Iranian Stock Market Boom Prompts 'Bubble' Warnings
Iran's stock market has been booming for months, despite a collapse in the country's economy and a rampant coronavirus that has struck the country hard. Even President Hassan Rouhani has sounded surprised.
Rouhani has described the market's performance as "astounding," a view echoed by analysts and diplomats, who have been scratching their heads to understand why disease, runaway inflation at 35% and a shrinking economy have not sent the stock market in the opposite direction.
Iranian investors this year seem undeterred by contagion, the plunging value of the Iranian currency, the rial, or U.S. sanctions. They have sent the market soaring, turning Iran's stock market into the best-performing index in the world. Since the country went into lockdown in mid-March, the index has doubled, to the delight of Iranian government hardliners.
Why?
Government leaders and political loyalists say the boom simply shows how the beleaguered country will be able to weather U.S. sanctions long term.
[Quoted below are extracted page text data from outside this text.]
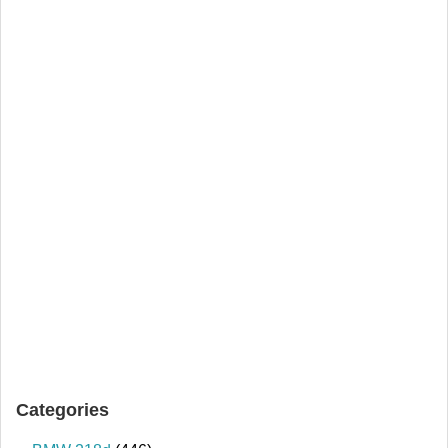
Categories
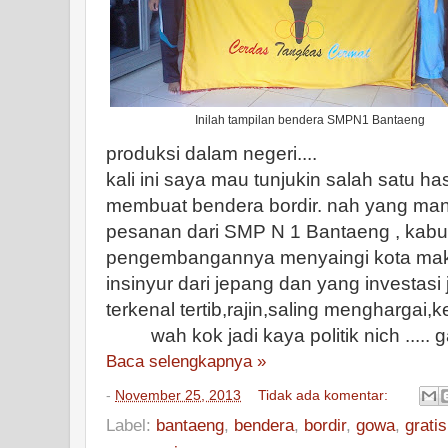
Inilah tampilan bendera SMPN1 Bantaeng
produksi dalam negeri....
kali ini saya mau tunjukin salah satu ha
membuat bendera bordir. nah yang mana k
pesanan dari SMP N 1 Bantaeng , kab
pengembangannya menyaingi kota makas
insinyur dari jepang dan yang investas
terkenal tertib,rajin,saling menghargai,k
wah kok jadi kaya politik nich ..... ga
Baca selengkapnya »
-
November 25, 2013
Tidak ada komentar:
Label:
bantaeng
,
bendera
,
bordir
,
gowa
,
gratis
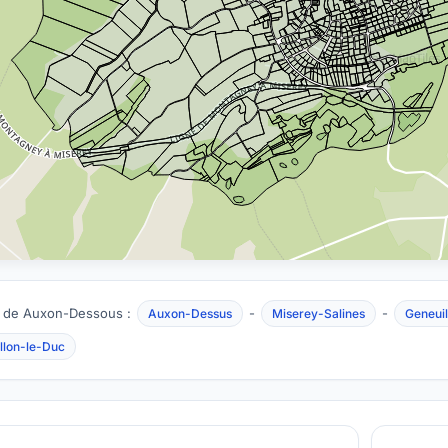
 de Auxon-Dessous :
-
-
Auxon-Dessus
Miserey-Salines
Geneuil
llon-le-Duc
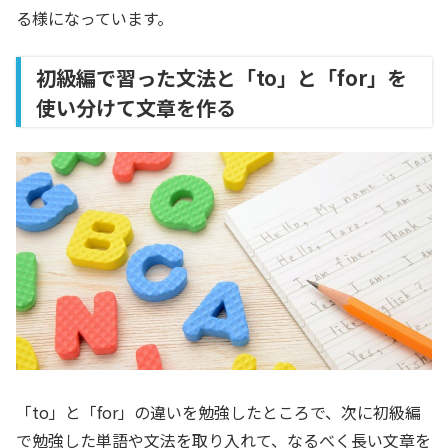
る様になっています。
初級編で習った文法と「to」と「for」を
使い分けて文章を作る
「to」と「for」の違いを勉強したところで、次に初級編
で勉強した単語や文法を取り入れて、なるべく長い文章を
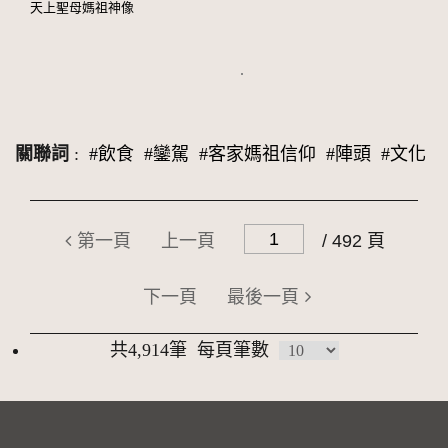
天上聖母媽祖神像
關聯詞
:
#飲食
#鑾駕
#客家媽祖信仰
#陣頭
#文化
第一頁
上一頁
/ 492 頁
下一頁
最後一頁
共4,914筆
每頁筆數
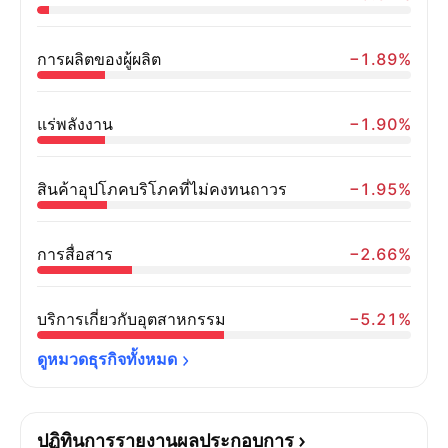
การผลิตของผู้ผลิต
−1.89%
แร่พลังงาน
−1.90%
สินค้าอุปโภคบริโภคที่ไม่คงทนถาวร
−1.95%
การสื่อสาร
−2.66%
บริการเกี่ยวกับอุตสาหกรรม
−5.21%
ดูหมวดธุรกิจทั้งหมด
ปฏิทินการรายงานผลประกอบการ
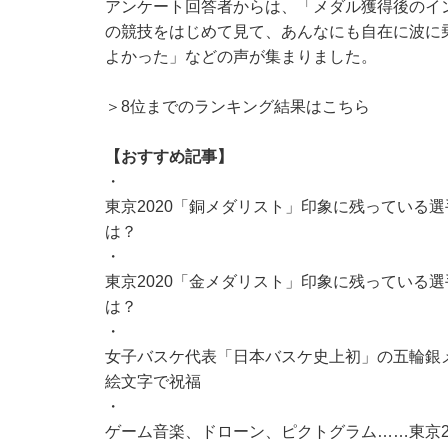
アンケート回答者からは、「メダル獲得後のイ
の競技をはじめて見て、あんなにも自在に波に
よかった」などの声が集まりました。
＞8位までのランキング結果はこちら
【おすすめ記事】
・
東京2020「銅メダリスト」印象に残っている選
は？
・
東京2020「金メダリスト」印象に残っている選
は？
・
女子バスケ代表「日本バスケ史上初」の五輪銀メダ
絵文字で祝福
・
ゲーム音楽、ドローン、ピクトグラム……東京2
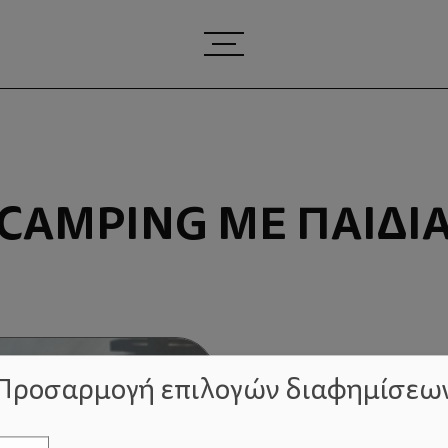
CAMPING ΜΕ ΠΑΙΔΙ
Προσαρμογή επιλογών διαφημίσεω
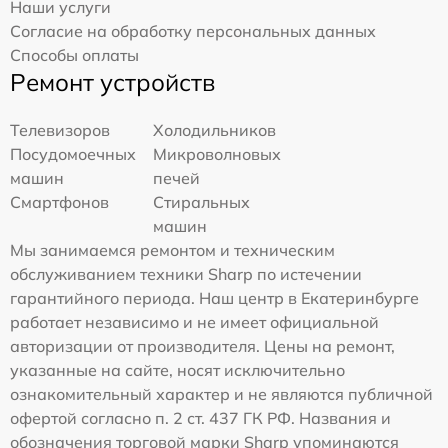
Наши услуги
Согласие на обработку персональных данных
Способы оплаты
Ремонт устройств
Телевизоров
Холодильников
Посудомоечных
Микроволновых
машин
печей
Смартфонов
Стиральных
машин
Мы занимаемся ремонтом и техническим
обслуживанием техники Sharp по истечении
гарантийного периода. Наш центр в Екатеринбурге
работает независимо и не имеет официальной
авторизации от производителя. Цены на ремонт,
указанные на сайте, носят исключительно
ознакомительный характер и не являются публичной
офертой согласно п. 2 ст. 437 ГК РФ. Названия и
обозначения торговой марки Sharp упоминаются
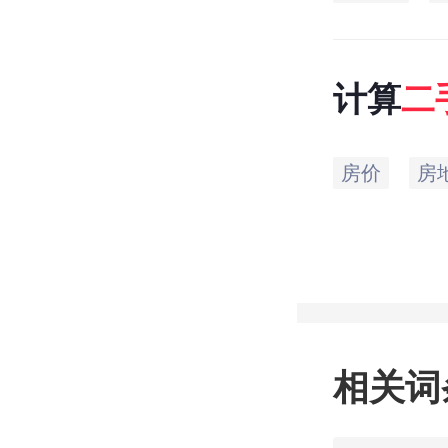
计算
二
房价
房
相关词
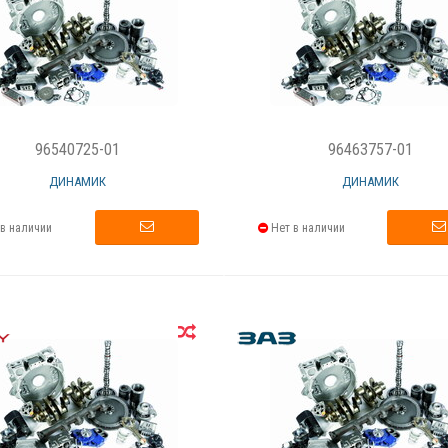
96540725-01
96463757-01
ДИНАМИК
ДИНАМИК
в наличии
Нет в наличии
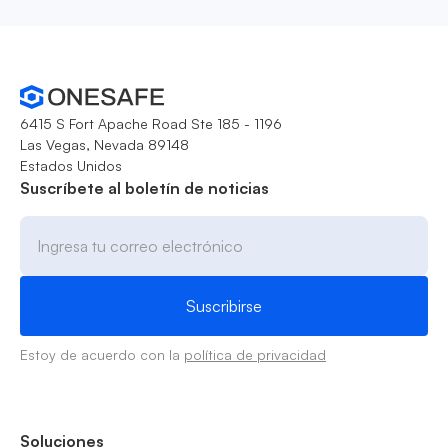
6415 S Fort Apache Road Ste 185 - 1196
Las Vegas, Nevada 89148
Estados Unidos
Suscríbete al boletín de noticias
Estoy de acuerdo con la
política de privacidad
Soluciones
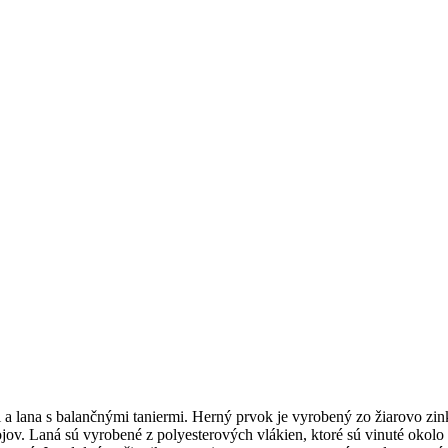
 a lana s balančnými taniermi. Herný prvok je vyrobený zo žiarovo zin
ojov. Laná sú vyrobené z polyesterových vlákien, ktoré sú vinuté okolo 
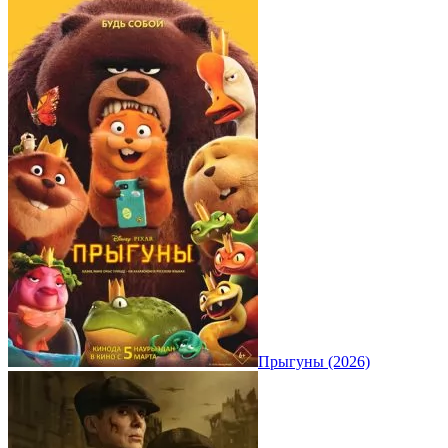
Прыгуны (2026)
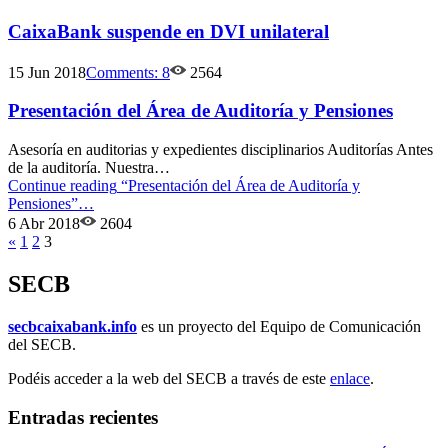
CaixaBank suspende en DVI unilateral
15 Jun 2018
Comments:
8
2564
Presentación del Área de Auditoría y Pensiones
Asesoría en auditorias y expedientes disciplinarios Auditorías Antes
de la auditoría. Nuestra…
Continue reading
“Presentación del Área de Auditoría y
Pensiones”
…
6 Abr 2018
2604
«
1
2
3
SECB
secbcaixabank.info
es un proyecto del Equipo de Comunicación
del SECB.
Podéis acceder a la web del SECB a través de este
enlace
.
Entradas recientes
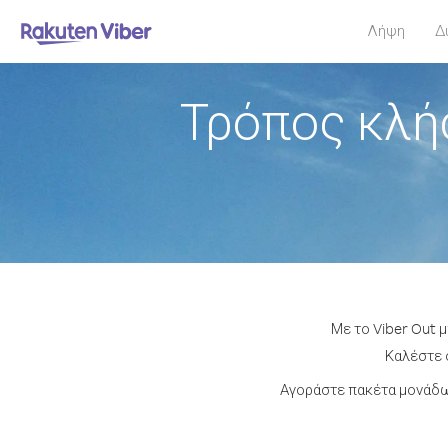
Λήψη
Δ
Τρόπος κλή
Με το Viber Out 
Καλέστε ο
Αγοράστε πακέτα μονάδω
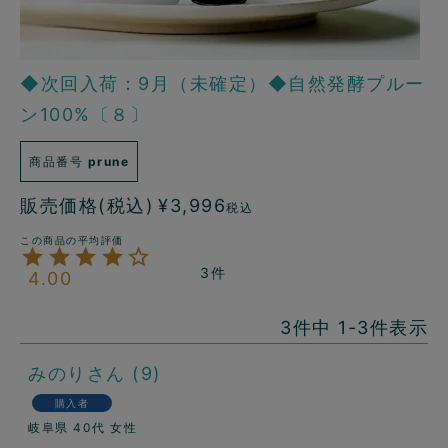
◆次回入荷：9月（未確定）◆自然発酵プルー
ン100%〔８〕
商品番号
prune
販売価格(税込)
¥
3,996
税込
3
4.00
3
件中
1
-
3
件表示
みのり
9
購入者
岐阜県
40代
女性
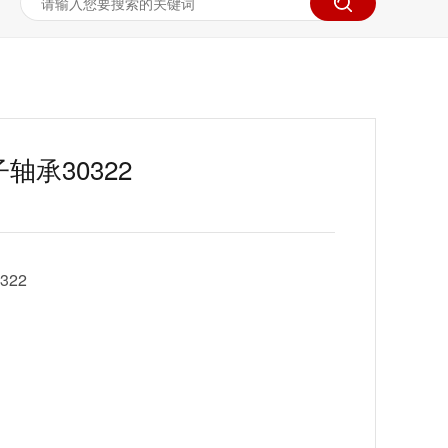
轴承30322
22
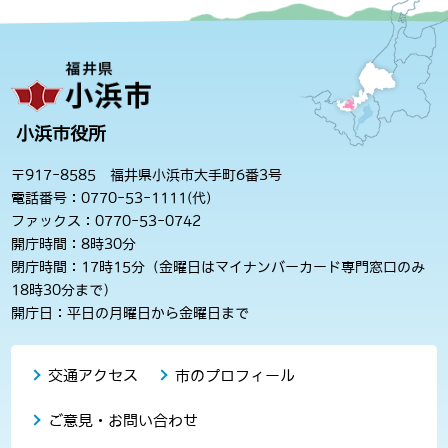
小浜市役所
〒917-8585 福井県小浜市大手町6番3号
電話番号：0770-53-1111(代)
ファックス：0770-53-0742
開庁時間：8時30分
閉庁時間：17時15分（金曜日はマイナンバーカード専門窓口のみ
18時30分まで）
開庁日：平日の月曜日から金曜日まで
交通アクセス
市のプロフィール
ご意見・お問い合わせ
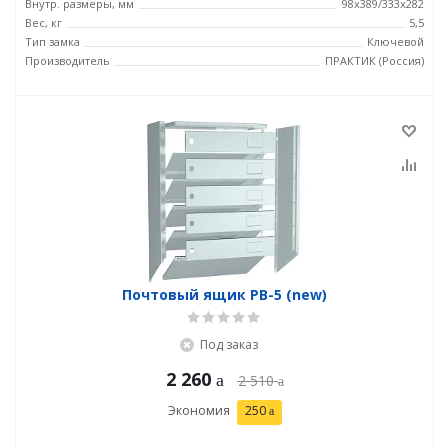
Внутр. размеры, мм
98x389/333x282
Вес, кг
5,5
Тип замка
Ключевой
Производитель
ПРАКТИК (Россия)
Почтовый ящик PB-5 (new)
Под заказ
2 260
2 510
Экономия
250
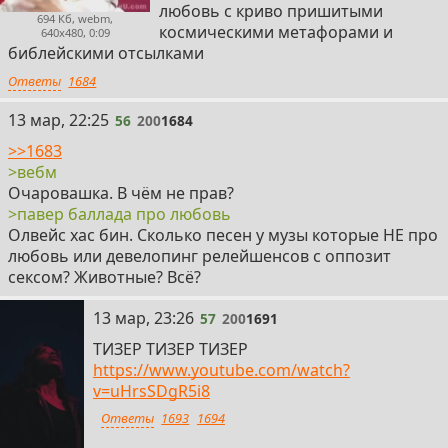
любовь с криво пришитыми
694 Кб, webm,
космическими метафорами и
640x480, 0:09
библейскими отсылками
Ответы
1684
56
13 мар, 22:25
56
200
1684
>>1683
>вебм
Очаровашка. В чём не прав?
>павер баллада про любовь
Олвейс хас бин. Сколько песен у музы которые НЕ про
любовь или девелопинг релейшенсов с оппозит
сексом? Животные? Всё?
57
13 мар, 23:26
57
200
1691
ТИЗЕР ТИЗЕР ТИЗЕР
https://www.youtube.com/watch?
v=uHrsSDgR5i8
Ответы
1693
1694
"As Iran's bourse has developed, [our enemies] become nervous," Rouhani has said.
FILE - A stock market employee wearing a protective face mask and gloves looks at a screen displaying stock prices at Tehran Stock Exchange, following the outbreak of the coronavirus disease, in Tehran, Iran, May 12, 2020.
The Iranian stock market started to perform well before the coronavirus emerged in a country ill-prepared to contain or curb it. As bad economic news has multiplied — last year, the economy shrank by around 8% — the market has soared.
Iran has lost about 80% of its oil revenue and has seen foreign income and investments fall off by $200 billion. In the meantime, daily trading volumes on the exchange have jumped from $100 million to $400 million.
With each turn of the economic screw, there has been a surge in investments, much of it institutional and powered by state-owned foundations, government investment organizations, banks, pension funds, and organizations and companies owned by the Islamic Revolutionary Guards.
Small investors
But ordinary Iranians have also been piling in, noted Sara Bazoobandi, a business and economics analyst.
In a commentary for the Atlantic Council, a New York-based research group, she said the small investors are doing so in the "hope of either generating safe and steady income or protecting the value of their life savings."
She added that for the 8 million Iranians registered through a portal to trade, "the stock exchange seems to be the safest place to hedge the value of their assets and to protect their livelihood."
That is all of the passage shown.